Diagnosed with the virus in 1995, he was undergoing a stem-cell transplant for cancer in Germany in the 2000s when he agreed to let the doctor infuse him with cells harvested from a donor with a genetic mutation that blocked HIV. He has been HIV negative ever since.
“They’ve tried to do it to people with HIV who were in my situation, but none have survived,” he laments. Researchers are still a long way from transforming what Brown’s extraordinary case taught us about HIV eradication into a workable large-scale cure.
Dubbed “the Berlin Patient” by global media because he was living in that city at the time, the Seattle native is back in the United States living happily and healthily—despite some neuropathy and joint stiffness—in Palm Springs, California, with his boyfriend, Tim Hoeffgen, and their cat, Penny.
He does yoga weekly, volunteers via Desert AIDS Project to provide resources for locals struggling with meth addiction, including a potential needle-exchange site, and is involved in the area’s HIV & Aging Research Project (harp-ps.org).
He still regularly attends conferences about an HIV cure, including one in Seattle in early 2018. “I gave a short speech and said to the researchers, ‘Hurry up!’ I’m basically the cheerleader for an HIV cure.”
“Things have changed since then, but they haven’t changed that much,” says Chung when asked about her 2012 POZ cover story.
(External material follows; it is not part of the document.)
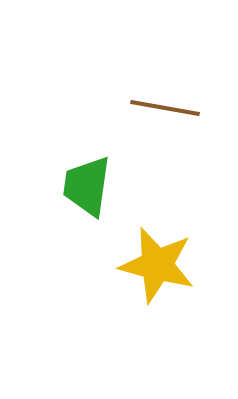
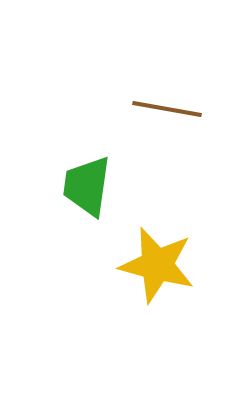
brown line: moved 2 px right, 1 px down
The article came out the same year the trans community noted a significant increase in violent attacks on trans women across the country, and advocates like Chung were looking to fight back.
“I had been visible for quite a while by that time,” Chung recalls, adding that appearing on the cover seemed like a natural progression of her career as a positive trans activist. At the time, she was serving as a health commissioner in San Francisco, a post she still holds, and was a senior strategist at the Transgender Law Center, which remains the nation’s largest trans-led advocacy organization.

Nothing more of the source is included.